この新研究所は、鉄鋼および電池材料の製造における炭素排出削減技術や原材料コスト削減の研究、さらには希土類サプライチェーンや先端精製技術の開発に取り組む。また、高品質鉱山資産への投資可能性の調査も含まれる。
ポスコが資源採掘地域に焦点を当てた研究機関を設置するのは初めてであり、オーストラリアにおける韓国企業としても前例のない動きとなる。

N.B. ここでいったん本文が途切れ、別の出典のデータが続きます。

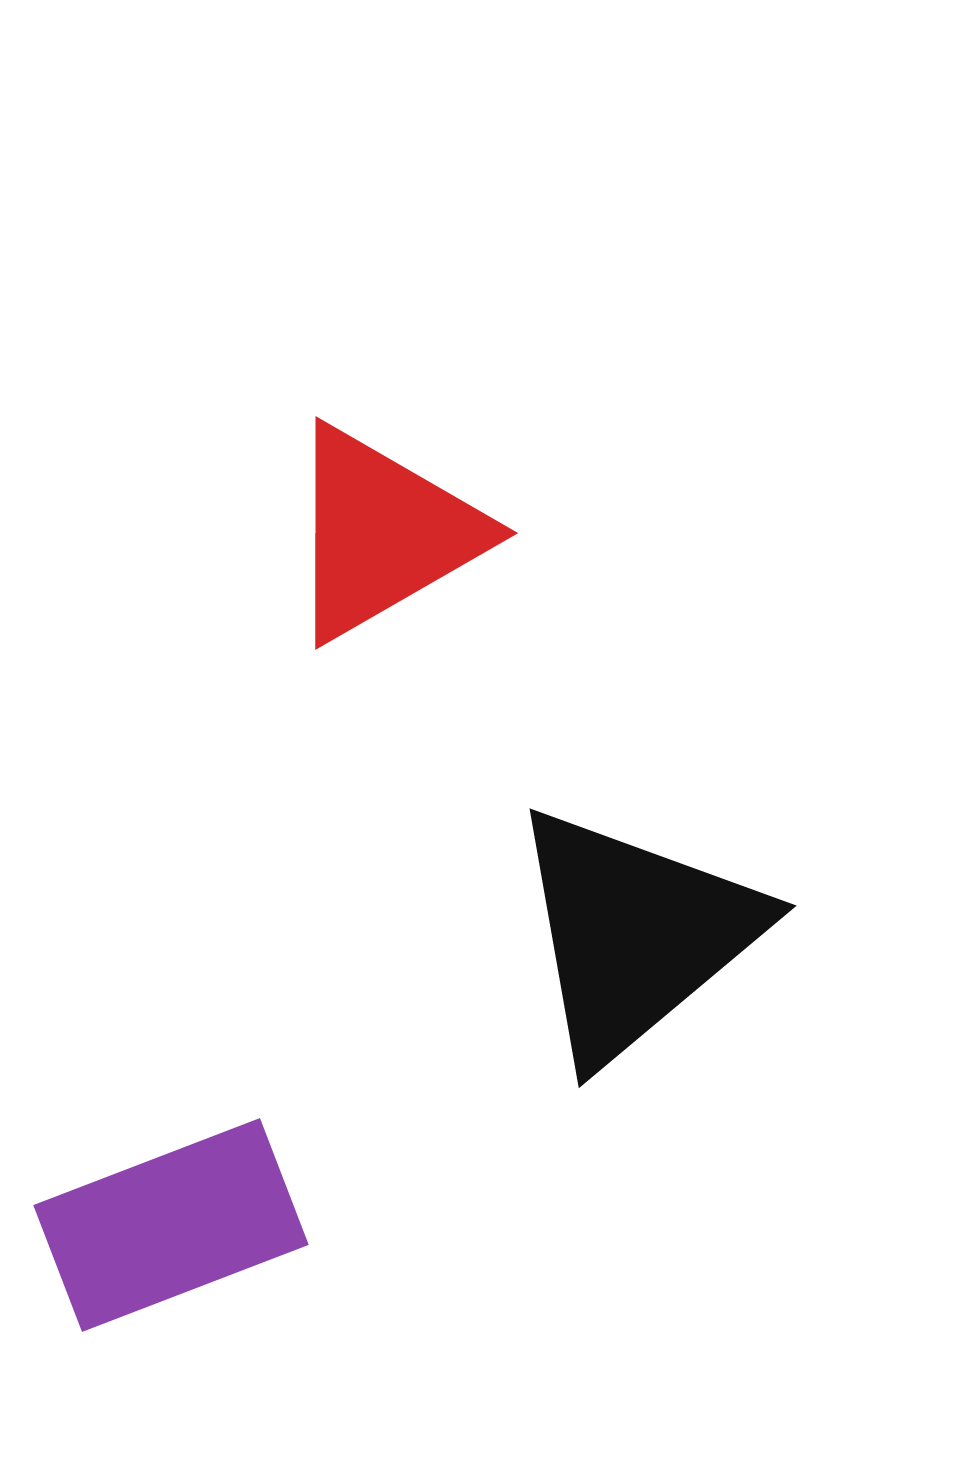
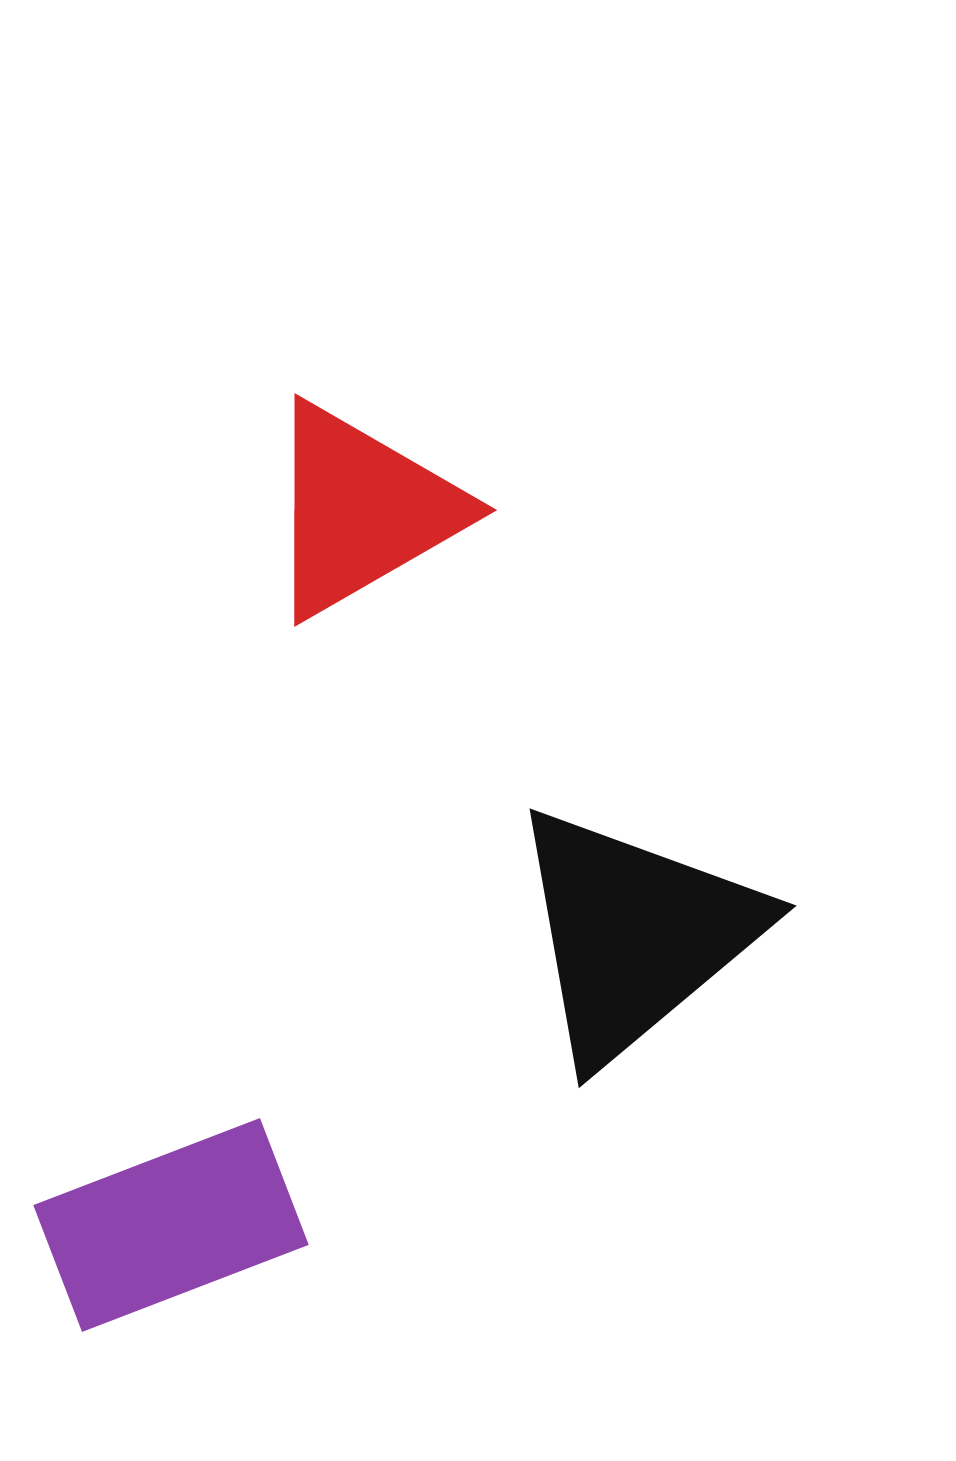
red triangle: moved 21 px left, 23 px up
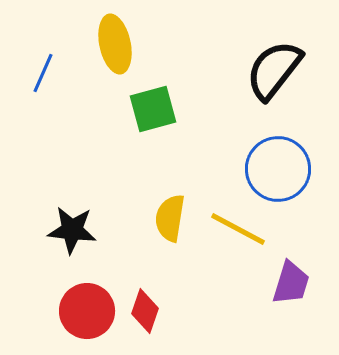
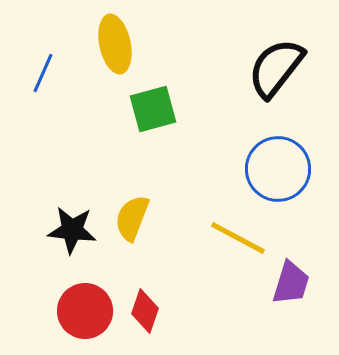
black semicircle: moved 2 px right, 2 px up
yellow semicircle: moved 38 px left; rotated 12 degrees clockwise
yellow line: moved 9 px down
red circle: moved 2 px left
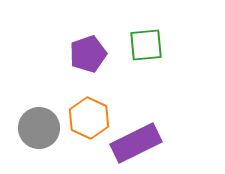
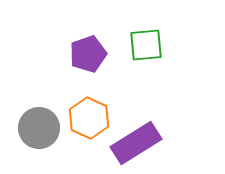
purple rectangle: rotated 6 degrees counterclockwise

ポスコホールディングスのチャン・インファ取締役会長は次のように述べた。
「本研究センターは、豪州の豊富な鉱物資源とポスコの素材技術を融合し、当社の中核事業に付加価値を与える戦略拠点となる。必要な鉱物および加工技術を確保するためのベースになる。」
この動きと歩調を合わせるかのように、オーストラリア政府は今年2月、10億豪ドル(約636億円)規模のグリーンアイアン(Green Iron)基金を発表。環境配慮型鉄鋼生産やそのサプライチェーン開発を促進する目的で、プロジェクト支援と民間投資の喚起を図っている。
編集部コメント(金属フォーカス)
ポスコの今回の動きは、資源ナショナリズムと脱炭素化の交差点に位置する戦略的布石といえる。希少鉱物の争奪戦が激化する中、上流(資源)から下流(製造)まで一貫管理する「資源垂直統合型モデル」の重要性は今後さらに高まるだろう。一方で、国際的な資源政策や環境規制の変化による地政学的リスクも無視できない。研究所設立はその一環として、将来の価格変動や供給不安へのヘッジ手段とも捉えられる。